David Perron: Every player on Golden Knights ‘has a chip on his shoulder’

Vegas Golden Knights head coach Gerrard Gallant joined Hockey Centreal at noon to talk about how William Karlsson and Jonathan Marchessault continue to play above expectations as his team continues to turn heads.

If you said to someone prior to the 2017-18 NHL season that the Vegas Golden Knights would be tied for first place in the Western Conference in late December, they would have looked at you sideways and potentially laughed you right out of the room.

Well, that’s exactly where we sit one day after the Golden Knights won a thriller against the beasts of the East, the Tampa Bay Lightning.

So what is this team’s secret?

“Every guy in our room has a chip on his shoulder,” Golden Knights winger David Perron wrote in The Players’ Tribune Wednesday. “And every time we step on the ice it’s a fight to prove our worth. That was clear from first time we put the Knight over our chests. And it carried over through pre-season, when we played well and a strong togetherness was beginning to form. We were feeling really good.”

Much like the Team Europe squad that surprised many by making the 2016 World Cup of Hockey final, the Golden Knights have come together far quicker than most expected.

Perron thinks it’s symbolic of the city they represent.

“We’re a bunch of people, from all over North America and the world, who were castaways from their teams. And nobody really took us seriously,” he wrote. “The same way people think Vegas isn’t a real city. They think it’s just a tourist town where people come to have fun. But it is a real city—with real people who care deeply about it. And we’re a real hockey team. With some real good players.”

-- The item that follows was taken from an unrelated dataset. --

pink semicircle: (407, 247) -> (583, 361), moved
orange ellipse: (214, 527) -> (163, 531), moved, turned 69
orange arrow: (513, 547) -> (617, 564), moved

Perron recalled a phone call he received while sitting on a boat on Quebec’s Lake Memphremagog in June prior to the NHL Expansion Draft. It was St. Louis Blues general manager Doug Armstrong on the line informing Perron the team wasn’t going to be able to put him on the protection list. Armstrong called back a few days later and told Perron they weren’t able to reach a deal with Vegas to ensure Perron could remain with the Blues either. It was news Perron had prepared for.

“It still hurt to hear,” he explained. “I thought I had done enough in the regular season to warrant a spot on the Blues for this year. But I told myself to stop thinking like that, and that I had my time to be disappointed already.”

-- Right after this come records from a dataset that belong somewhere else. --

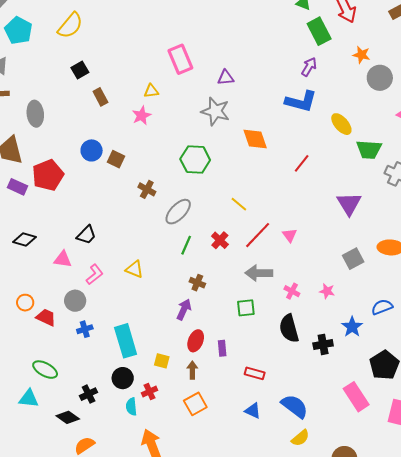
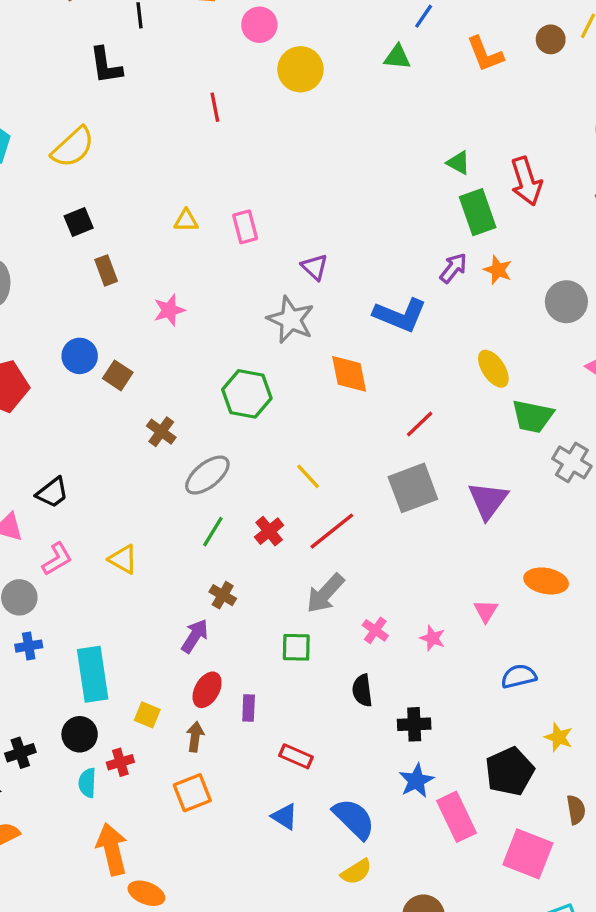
orange star: (361, 55) -> (498, 270), moved
pink rectangle: (180, 59) -> (245, 227), size x0.7
purple triangle: (226, 78) -> (315, 267), turned 42
yellow triangle: (151, 91) -> (186, 221), moved
blue L-shape: (301, 101) -> (400, 315), moved
pink triangle: (290, 235) -> (486, 611), moved
gray square: (353, 259) -> (413, 488), moved, size x1.4
gray arrow: (259, 273) -> (325, 593), turned -56
blue star: (352, 327) -> (416, 781), moved
black semicircle: (289, 328) -> (362, 690), size x0.7

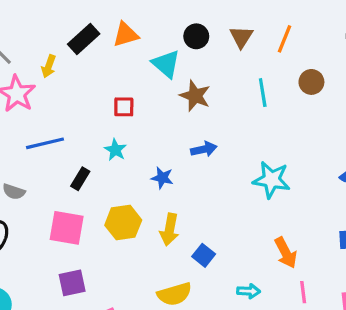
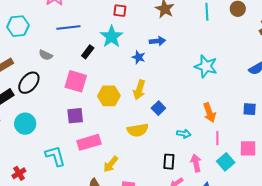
blue arrow: (204, 149) -> (157, 41), moved
cyan star: (115, 150) -> (112, 37), size x1.6
yellow hexagon: (123, 223) -> (109, 96), moved

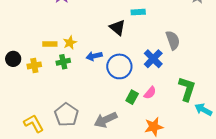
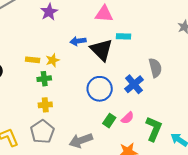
black triangle: (117, 28) -> (101, 50), size x1.4
blue arrow: (94, 56) -> (78, 41), moved
yellow cross: (34, 65) -> (45, 105), moved
green L-shape: (187, 89) -> (154, 129), moved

Perron is chugging along in a top-six role at a point-per-game clip with seven goals and a team-high 20 assists in 27 contests. Having a coach that players respond to in a positive way has been a contributing factor.

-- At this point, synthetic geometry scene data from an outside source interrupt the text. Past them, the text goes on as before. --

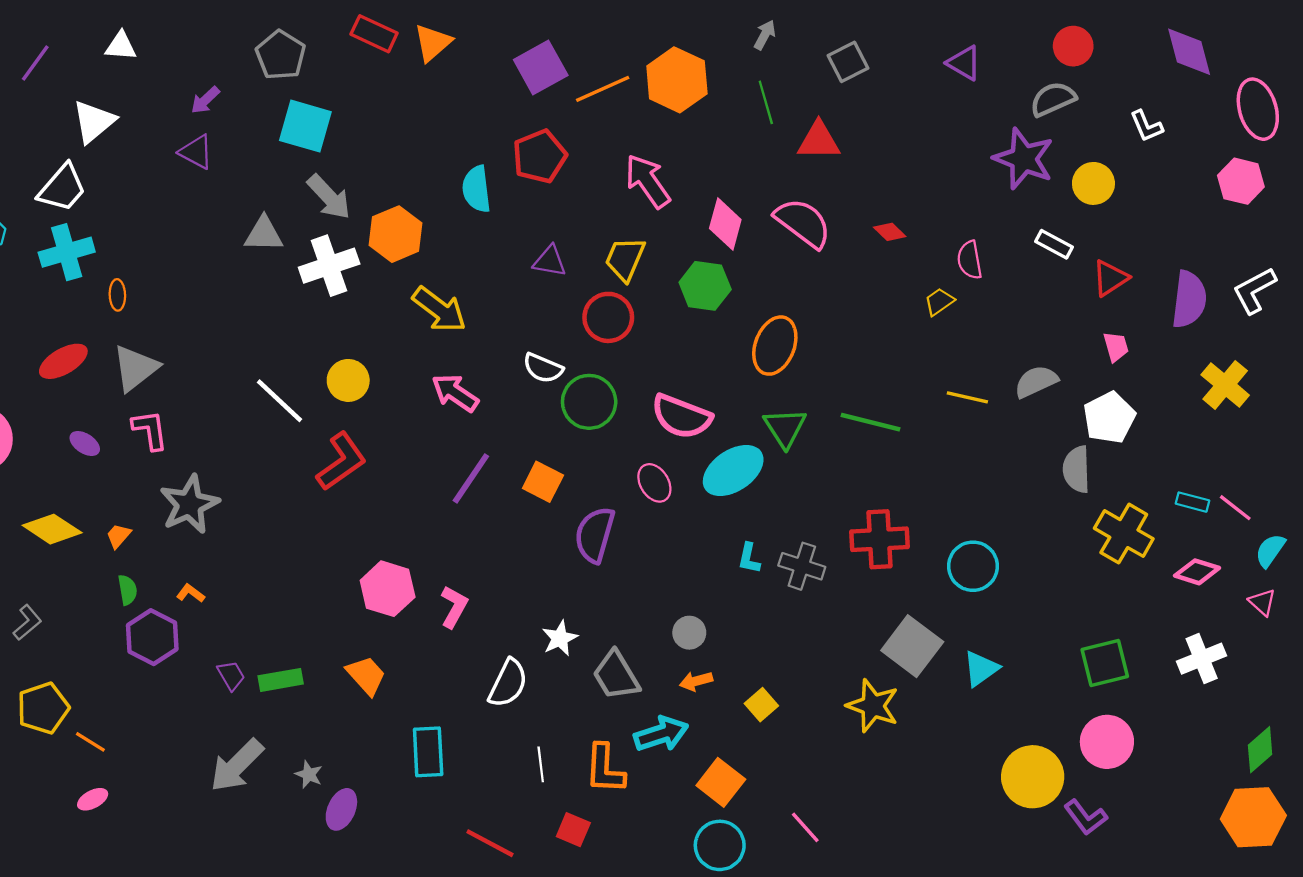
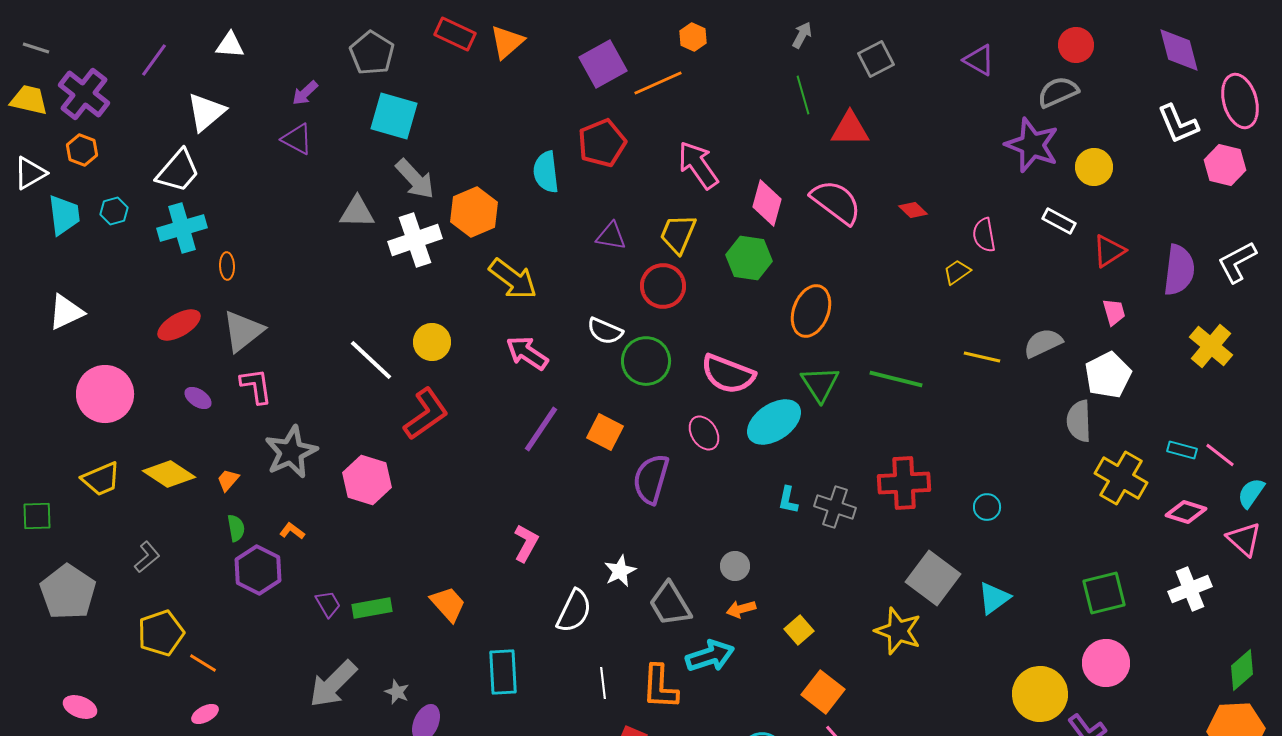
orange hexagon: (677, 80) -> (693, 37), moved, size x0.5
white L-shape: (1146, 126) -> (1178, 124), moved, size x1.4
cyan circle: (973, 566) -> (987, 507), size x0.6
pink hexagon: (388, 589) -> (367, 480), moved
pink triangle: (1262, 602) -> (1244, 539), size x1.4
orange square: (721, 782) -> (823, 692), moved

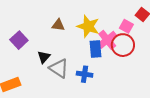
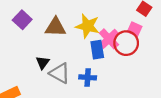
brown triangle: (58, 25) -> (55, 27), size x1.5
pink square: (126, 26) -> (135, 29), moved
purple square: (19, 40) -> (22, 20), moved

“I knew Gerard Gallant was going to be the head coach. Every player who I ran into in my career who had played under him loved him. They told me he was a players coach and that—no matter what he had to do—he would get the most out of every guy,” Perron added. “I knew a coach like that would be important because of how our team would be made up. It was going to be a full group effort—every single player was going to have to contribute—if we were going to make some noise.”

Another layer, perhaps the most significant layer, to Vegas’s inspiring inaugural season is how the team has helped the city heal in the wake of October’s deadly mass shooting.

“We had our first [regular-season] game five days after the shooting, on the road in Dallas. I think being away from home helped our team a little bit,” Perron wrote. “All the emotion from that horrible night felt so raw, and at the end of the day, we’re playing hockey—it’s just a game. …

“I won’t forget opening night at T-Mobile Arena for the rest of my life. I wish, above everything else, that nobody would have to be a part of something like that. But to see the way the city responded was so special. The moment of silence … it was breathtaking. Usually during a moment of silence you can hear a few coughs or noises, but that night, there was nothing — just silence. We could feel the pain of the tragedy for those few seconds … everyone could.”

The team has showed no signs of slowing down and at this point in the season making the playoffs—something management presumably wasn’t counting on doing in its first year—is a distinct possibility.

Perron added: “It’s been a complete group effort. From our owner, Bill Foley, who has helped get this city excited, to our fans, to our management, to our coach, to our five goalies who’ve had to play this year — we are in this together.”